Oſe davantage : donne le repos à la terre. Que l’autorité de la médiation, que le pouvoir de tes armes, force à la paix des nations inquiètes. L’univers eſt la patrie d’un grand homme ; c’eſt le théâtre qui convient à tes talens ; deviens le bienfaiteur de tous les peuples.

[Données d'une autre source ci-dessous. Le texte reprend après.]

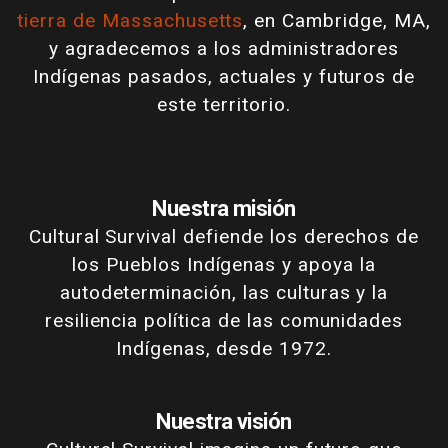
tierra de Massachusetts
, en Cambridge, MA,
y agradecemos a los administradores
Indígenas pasados, actuales y futuros de
este territorio.
Nuestra misión
Cultural Survival defiende los derechos de
los Pueblos Indígenas y apoya la
autodeterminación, las culturas y la
resiliencia política de las comunidades
Indígenas, desde 1972.
Nuestra visión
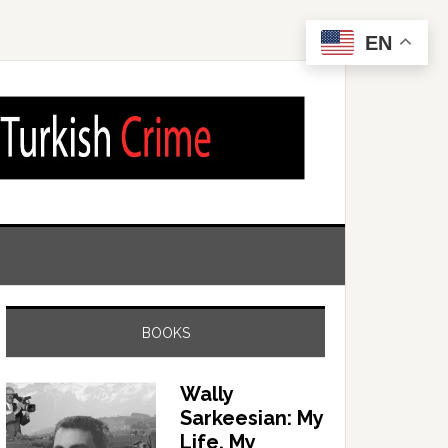
EN
BOOKS
Wally
Sarkeesian: My
Life, My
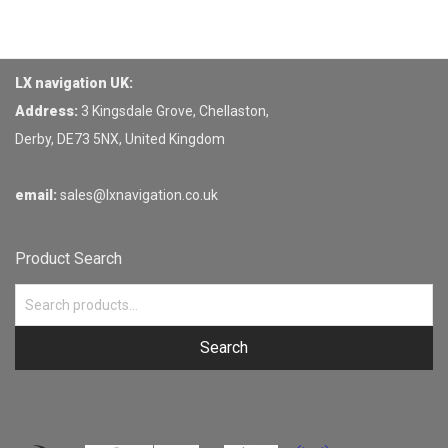
LX navigation UK:
Address:
3 Kingsdale Grove, Chellaston,
Derby, DE73 5NX, United Kingdom
email:
sales@lxnavigation.co.uk
Product Search
Search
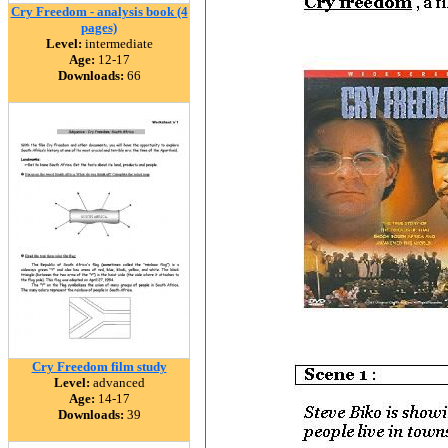
Cry Freedom - analysis book (4
pages)
Level:
intermediate
Age:
12-17
Downloads:
66
Cry Freedom film study
Level:
advanced
Age:
14-17
Downloads:
39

Tel étoit le diſcours que je t’adreſſois, au ſein du repos où tu te flattois d’achever une carrière honorée : ſemblable, s’il eſt permis de le dire, à l’éternel vers lequel l’hymne s’élève de toutes les contrées de la terre, lorſqu’un grand événement te fit reprendre ton tonnerre. Une puiſſance qui ne conſulta jamais que ſon agrandiſſement ſur les motifs de faire la guerre ou la paix ; ſans égard pour la conſtitution germanique, ni pour les traités qui la garantiſſent ; ſans reſpect pour le droit des gens & des familles ; au mépris des loix uſuelles & générales de l’hérédité : cette puiſſance forme des prétentions, raſſemble des armées, envahit dans ſa pensée la dépouille des princes trop foibles pour lui réſiſter, & menace la liberté de l’empire. Tu l’as prévenue. Le vieux lion a ſecoué ſa crinière. Il eſt ſorti de ſa demeure en rugiſſant ; & ſon jeune rival en a frémi. Frédéric, juſqu’à ce moment, s’étoit montré fort. L’occaſion de ſe montrer juſte s’eſt préſentée, & il l’a ſaiſie, L’Europe a retenti des vœux qu’on faiſoit pour ſes efforts : c’eſt qu’il n’étoit alors, ni un conquérant ambitieux, ni un commerçant avide, ni un uſurpateur politique. On l’avoit admiré, & il ſera béni. J’avois gravé au pied de ſa ſtatue : LES PUISSANCES LES PLUS FORMIDABLES DE l’EUROPE SE RÉUNIRENT CONTRE LUI, ET DISPARURENT DEVANT LUI. J’en graverai une moins faſtueuſe, mais plus inſtructive & plus noble. PEUPLES, IL BRISA LES CHAINES QU’ON VOUS PRÉPAROIT. PRINCES DE L’EMPIRE GERMANIQUE, IL NE SERA PAS TOUJOURS. SONGEZ À VOUS.